Page-level text extractions:
== Segment start ==

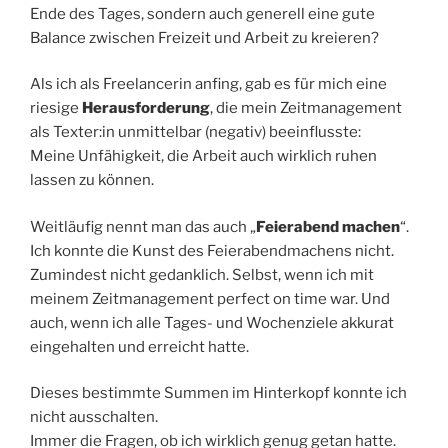
Ende des Tages, sondern auch generell eine gute
Balance zwischen Freizeit und Arbeit zu kreieren?
Als ich als Freelancerin anfing, gab es für mich eine
riesige
Herausforderung
, die mein Zeitmanagement
als Texter:in unmittelbar (negativ) beeinflusste:
Meine Unfähigkeit, die Arbeit auch wirklich ruhen
lassen zu können.
Weitläufig nennt man das auch „
Feierabend machen
“.
Ich konnte die Kunst des Feierabendmachens nicht.
Zumindest nicht gedanklich. Selbst, wenn ich mit
meinem Zeitmanagement perfect on time war. Und
auch, wenn ich alle Tages- und Wochenziele akkurat
eingehalten und erreicht hatte.
Dieses bestimmte Summen im Hinterkopf konnte ich
nicht ausschalten.
Immer die Fragen, ob ich wirklich genug getan hatte.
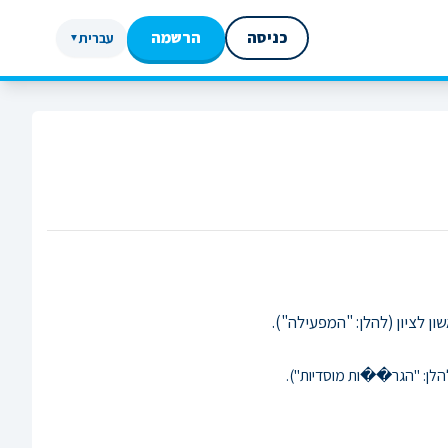
כניסה
הרשמה
עברית
▼
לן: "הגר��ות מוסדיות").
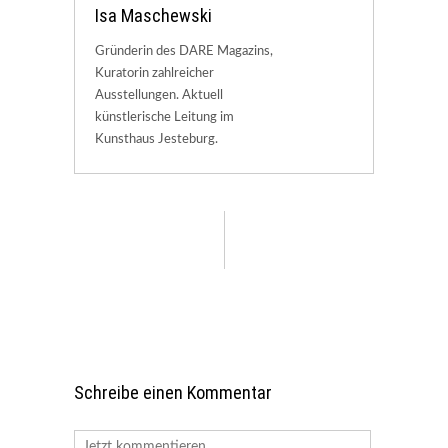
Isa Maschewski
Gründerin des DARE Magazins,
Kuratorin zahlreicher
Ausstellungen. Aktuell
künstlerische Leitung im
Kunsthaus Jesteburg.
Schreibe einen Kommentar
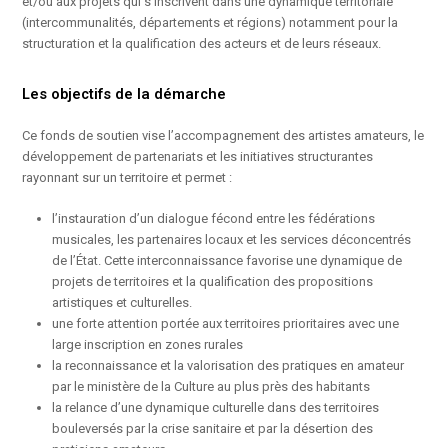
et/ou aux projets qui s’inscrivent dans une dynamique territoriale
(intercommunalités, départements et régions) notamment pour la
structuration et la qualification des acteurs et de leurs réseaux.
Les objectifs de la démarche
Ce fonds de soutien vise l’accompagnement des artistes amateurs, le
développement de partenariats et les initiatives structurantes
rayonnant sur un territoire et permet :
l’instauration d’un dialogue fécond entre les fédérations
musicales, les partenaires locaux et les services déconcentrés
de l’État. Cette interconnaissance favorise une dynamique de
projets de territoires et la qualification des propositions
artistiques et culturelles.
une forte attention portée aux territoires prioritaires avec une
large inscription en zones rurales
la reconnaissance et la valorisation des pratiques en amateur
par le ministère de la Culture au plus près des habitants
la relance d’une dynamique culturelle dans des territoires
bouleversés par la crise sanitaire et par la désertion des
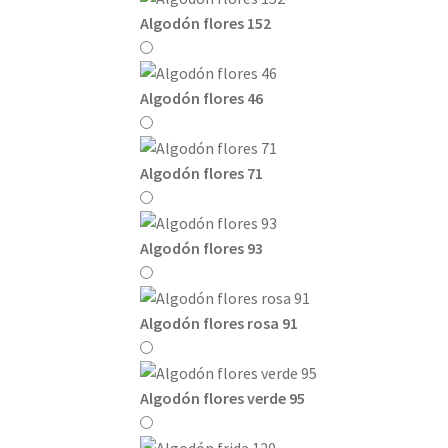
Algodón flores 152
Algodón flores 46
Algodón flores 71
Algodón flores 93
Algodón flores rosa 91
Algodón flores verde 95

== Segment end ==

Task to complete:
Every line of the data above is to be repeated exactly; the images are to be left out.

Solved exercise:
Ende des Tages, sondern auch generell eine gute
Balance zwischen Freizeit und Arbeit zu kreieren?
Als ich als Freelancerin anfing, gab es für mich eine
riesige
Herausforderung
, die mein Zeitmanagement
als Texter:in unmittelbar (negativ) beeinflusste:
Meine Unfähigkeit, die Arbeit auch wirklich ruhen
lassen zu können.
Weitläufig nennt man das auch „
Feierabend machen
“.
Ich konnte die Kunst des Feierabendmachens nicht.
Zumindest nicht gedanklich. Selbst, wenn ich mit
meinem Zeitmanagement perfect on time war. Und
auch, wenn ich alle Tages- und Wochenziele akkurat
eingehalten und erreicht hatte.
Dieses bestimmte Summen im Hinterkopf konnte ich
nicht ausschalten.
Immer die Fragen, ob ich wirklich genug getan hatte.
כניסה
הרשמה
עברית
▼
לן: "הגר��ות מוסדיות").
Isa Maschewski
Gründerin des DARE Magazins,
Kuratorin zahlreicher
Ausstellungen. Aktuell
künstlerische Leitung im
Kunsthaus Jesteburg.
Schreibe einen Kommentar
et/ou aux projets qui s’inscrivent dans une dynamique territoriale
(intercommunalités, départements et régions) notamment pour la
structuration et la qualification des acteurs et de leurs réseaux.
Les objectifs de la démarche
Ce fonds de soutien vise l’accompagnement des artistes amateurs, le
développement de partenariats et les initiatives structurantes
rayonnant sur un territoire et permet :
l’instauration d’un dialogue fécond entre les fédérations
musicales, les partenaires locaux et les services déconcentrés
de l’État. Cette interconnaissance favorise une dynamique de
projets de territoires et la qualification des propositions
artistiques et culturelles.
une forte attention portée aux territoires prioritaires avec une
large inscription en zones rurales
la reconnaissance et la valorisation des pratiques en amateur
par le ministère de la Culture au plus près des habitants
la relance d’une dynamique culturelle dans des territoires
bouleversés par la crise sanitaire et par la désertion des
Algodón flores 152
Algodón flores 46
Algodón flores 71
Algodón flores 93
Algodón flores rosa 91
Algodón flores verde 95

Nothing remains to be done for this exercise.